Traditional approaches to engaging communities through health providers have focused on better information provision and health messaging, and on the development of the providers’ communication skills. On the users’ side, this approach has prioritized increasing participation in decision-making and empowerment, either through helping patients, families and communities to develop enough literacy to use and navigate the health system or through mechanisms that promote social accountability and citizens’ rights. Neither side of this traditional approach reflect how health systems and communities relate to each other. To move towards a more meaningful understanding of what community engagement is and how it works, several changes need to take place.
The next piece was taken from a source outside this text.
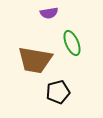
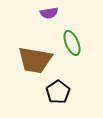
black pentagon: rotated 20 degrees counterclockwise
First, we need to recognize that health systems have a fundamental responsibility and obligation for engaging with patients, their families, local communities, as well as a range of stakeholders, partners and sectors. Health systems should not solely rely on community health workers, despite their successful contribution to delivering vital services to the most vulnerable. Health systems already engage with communities at multiple levels…

Second, a growing body of scientific evidence suggests the need to develop greater focus on the dynamic interrelationship between brain and body functions, and how connections are made in interpersonal interaction…

Third, the most important change that could facilitate integrating community engagement in UHC is proper funding for engagement interventions…

It is no longer about how much health professionals know, but about how they use their knowledge and work with and through others that makes a difference…

A workforce able to maintain receptive states, build relationships, manage group processes and synthesize quantitative and qualitative data can support health services to be integrated, coordinated, adaptive and responsive. These same skills and competencies connect and activate the collective intelligence that is distributed throughout the health system, which encourages innovation and fosters resilience in people and health systems.